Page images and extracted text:
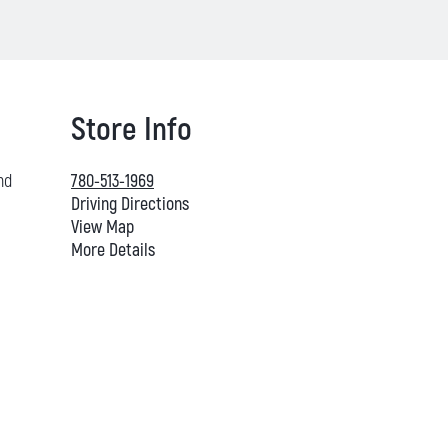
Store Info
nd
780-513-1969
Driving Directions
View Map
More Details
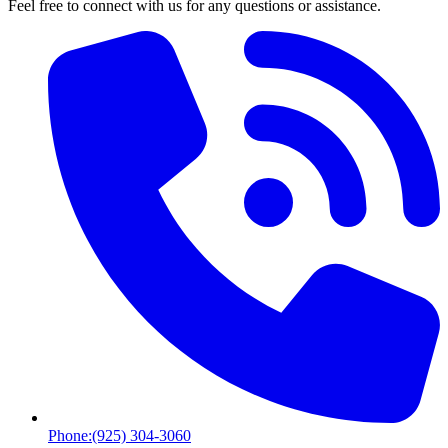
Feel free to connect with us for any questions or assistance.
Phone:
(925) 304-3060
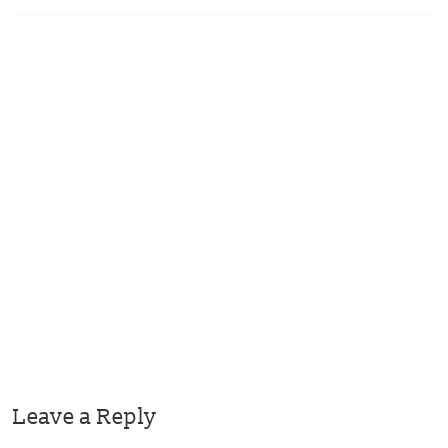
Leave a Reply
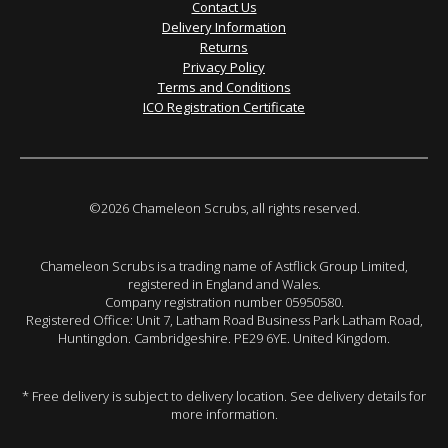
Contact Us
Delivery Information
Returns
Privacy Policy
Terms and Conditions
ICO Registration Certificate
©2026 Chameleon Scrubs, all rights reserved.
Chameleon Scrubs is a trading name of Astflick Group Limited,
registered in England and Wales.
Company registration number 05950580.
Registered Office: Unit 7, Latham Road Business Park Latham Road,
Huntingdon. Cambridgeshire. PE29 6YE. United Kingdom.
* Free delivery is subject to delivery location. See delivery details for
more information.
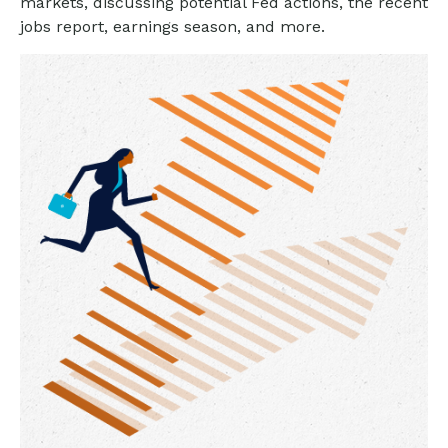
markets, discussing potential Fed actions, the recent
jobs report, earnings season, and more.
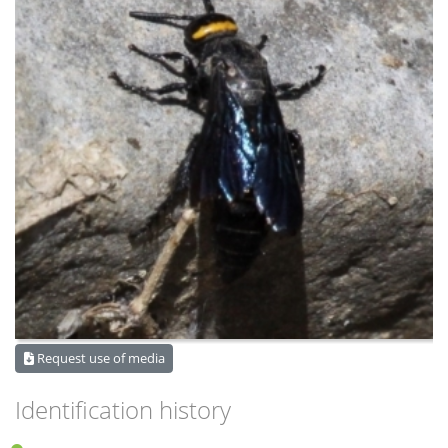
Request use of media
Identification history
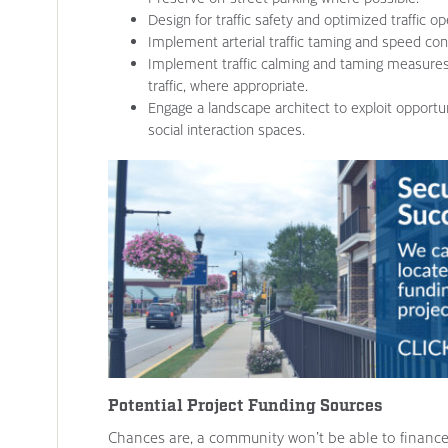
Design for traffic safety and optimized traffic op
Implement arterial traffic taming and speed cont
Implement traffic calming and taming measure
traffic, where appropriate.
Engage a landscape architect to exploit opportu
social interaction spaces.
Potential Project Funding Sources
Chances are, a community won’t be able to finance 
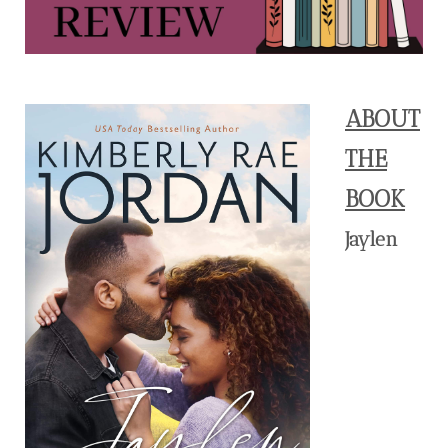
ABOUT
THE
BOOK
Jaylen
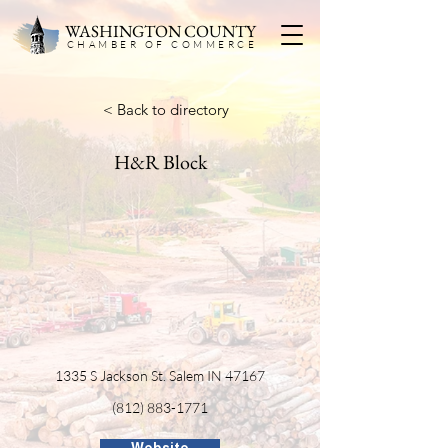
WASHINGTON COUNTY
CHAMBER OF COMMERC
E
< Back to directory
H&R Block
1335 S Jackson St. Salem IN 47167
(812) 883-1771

Prompt:
Reproduce the lines above starting at the one with "traffic, where appropriate." and ending at the one with "1335 S Jackson St. Salem IN 47167", both included, exactly and with no pictures.

Solved exercise:
traffic, where appropriate.
Engage a landscape architect to exploit opportu
social interaction spaces.
Potential Project Funding Sources
Chances are, a community won’t be able to finance 
ABOUT
THE
BOOK
Jaylen
WASHINGTON COUNTY
CHAMBER OF COMMERC
E
< Back to directory
H&R Block
1335 S Jackson St. Salem IN 47167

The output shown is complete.